- Nkayi Location in the Republic of the Congo
- Coordinates: 4°11′3″S 13°17′18″E﻿ / ﻿4.18417°S 13.28833°E
- Country: Republic of the Congo
- Department: Bouenza Department
- District: Kayes District
- Commune: Nkayi

Area
- • Total: 7.6 km^{2} (2.9 sq mi)
- Elevation: 181 m (594 ft)

Population (2023 census)
- • Total: 104,083
- • Density: 14,000/km^{2} (35,000/sq mi)
- Area code: 242

= Nkayi, Republic of the Congo =

Nkayi, also known as N'kayi, is a town and a commune in the Bouenza Department of the Republic of the Congo. It is the country's fourth largest city with a population of 104,083 (2023 census).
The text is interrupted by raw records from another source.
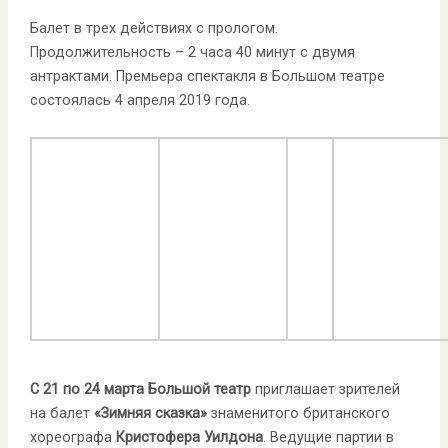
Балет в трех действиях с прологом.
Продолжительность – 2 часа 40 минут с двумя
антрактами. Премьера спектакля в Большом театре
состоялась 4 апреля 2019 года.
С 21 по 24 марта Большой театр
приглашает зрителей
на балет
«Зимняя сказка»
знаменитого британского
хореографа
Кристофера Уилдона
. Ведущие партии в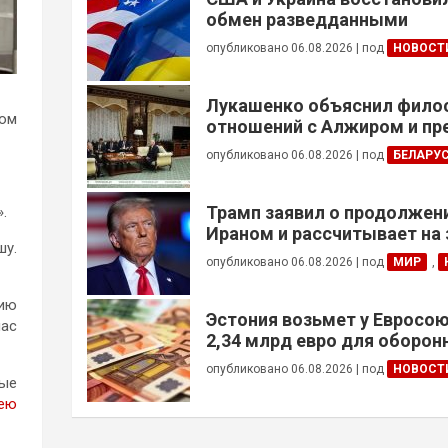
обмен разведданными
опубликовано 06.08.2026
|
под
НОВОСТ
Лукашенко объяснил фил
лом
отношений с Алжиром и п
ускорить реализацию дого
опубликовано 06.08.2026
|
под
БЕЛАРУ
Трамп заявил о продолжени
.
Ираном и рассчитывает на
шу.
сделки
опубликовано 06.08.2026
|
под
МИР
,
нию
Эстония возьмет у Евросою
нас
2,34 млрд евро для оборо
опубликовано 06.08.2026
|
под
НОВОСТ
ные
ею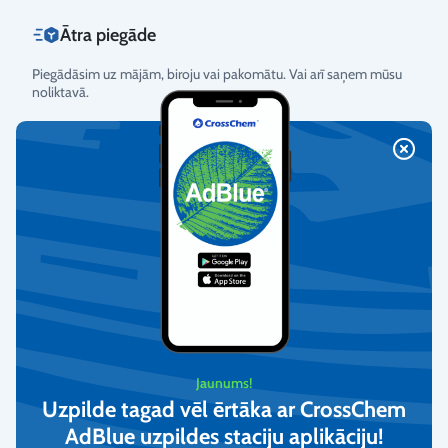
Ātra piegāde
Piegādāsim uz mājām, biroju vai pakomātu. Vai arī saņem mūsu
noliktavā.
Vairāk informācijas
Atgriešanas nosacījumi
Mēs garantējam preču kvalitāti un nodrošinām bezmaksas
atgriešanu.
Vairāk informācijas
Jaunums!
Uzpilde tagad vēl ērtāka ar CrossChem
Klientu apkalpošana
AdBlue uzpildes staciju aplikāciju!​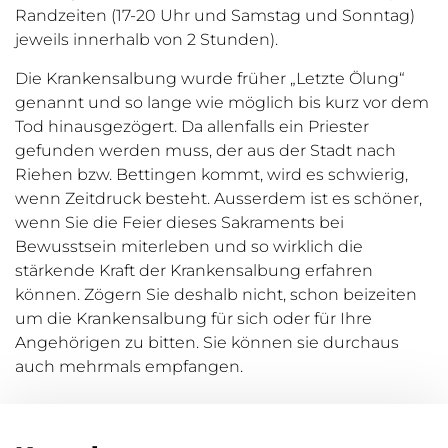
Randzeiten (17-20 Uhr und Samstag und Sonntag)
jeweils innerhalb von 2 Stunden).
Die Krankensalbung wurde früher „Letzte Ölung“
genannt und so lange wie möglich bis kurz vor dem
Tod hinausgezögert. Da allenfalls ein Priester
gefunden werden muss, der aus der Stadt nach
Riehen bzw. Bettingen kommt, wird es schwierig,
wenn Zeitdruck besteht. Ausserdem ist es schöner,
wenn Sie die Feier dieses Sakraments bei
Bewusstsein miterleben und so wirklich die
stärkende Kraft der Krankensalbung erfahren
können. Zögern Sie deshalb nicht, schon beizeiten
um die Krankensalbung für sich oder für Ihre
Angehörigen zu bitten. Sie können sie durchaus
auch mehrmals empfangen.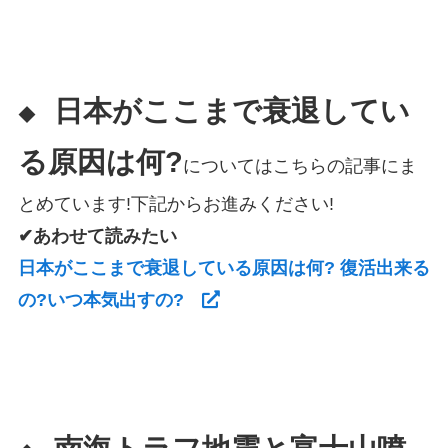
日本がここまで衰退してい
◆
る原因は何?
についてはこちらの記事にま
とめています!下記からお進みください!
✔あわせて読みたい
日本がここまで衰退している原因は何? 復活出来る
の?いつ本気出すの?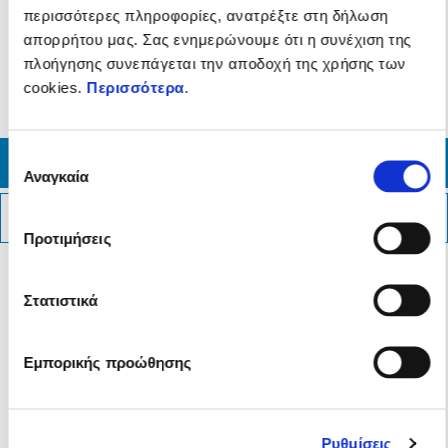
ραφές της σέλας, ολοκληρώνουν τη σχεδίαση - δημιουργώντας
περισσότερες πληροφορίες, ανατρέξτε στη δήλωση
τον τέλειο συνδυασμό ενός σπορ σκούτερ με μεγάλους τροχούς
απορρήτου μας. Σας ενημερώνουμε ότι η συνέχιση της
και ενός ισχυρού GT.
πλοήγησης συνεπάγεται την αποδοχή της χρήσης των
cookies.
Περισσότερα
.
Επιλογή
ΔΙΑΜΟΡΦΩΣΗ
Αναγκαία
συγκατάθεσης
ΚΑΤΕΒΑΣΕ ΤΟ ΦΥΛΛΑΔΙΟ
Προτιμήσεις
Στατιστικά
Εμπορικής προώθησης
Ρυθμίσεις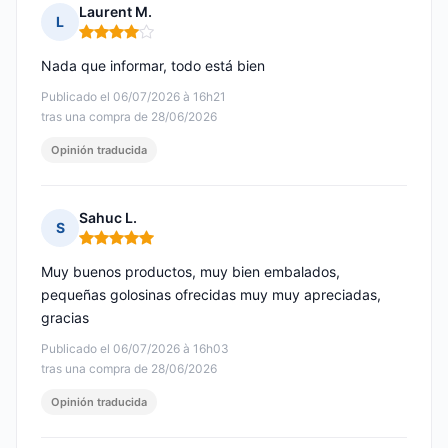
Laurent M.
L
Nota: 4 de 5
Nada que informar, todo está bien
Publicado el 06/07/2026 à 16h21
tras una compra de 28/06/2026
Opinión traducida
Sahuc L.
S
Nota: 5 de 5
Muy buenos productos, muy bien embalados,
pequeñas golosinas ofrecidas muy muy apreciadas,
gracias
Publicado el 06/07/2026 à 16h03
tras una compra de 28/06/2026
Opinión traducida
It is divided into 2 urban boroughs (arrondissements):
1. Mouana-Nto (Mouana Ntô)
2. Soulouka

Nkayi is a major sugar production centre in the country.

== Transport ==

The city is served by a station on the national railway network, the Congo-Ocean Railway. It is home to Yokangassi Airport, also known as Nkayi Airport.

== History ==

Situated in the fertile Niari Valley, the town was named Jacob in 1887. That was the name of the French engineer who led the first mission to select the best route for the Congo-Ocean Railway. Then the city began growing thanks to the thriving sugar cane plantations led by important agroindustries. In 1975, Jacob had a population of 25,000, and its name was changed to the native one of Nkayi.

The city is the fourth largest town in the Republic of the Congo since 1980.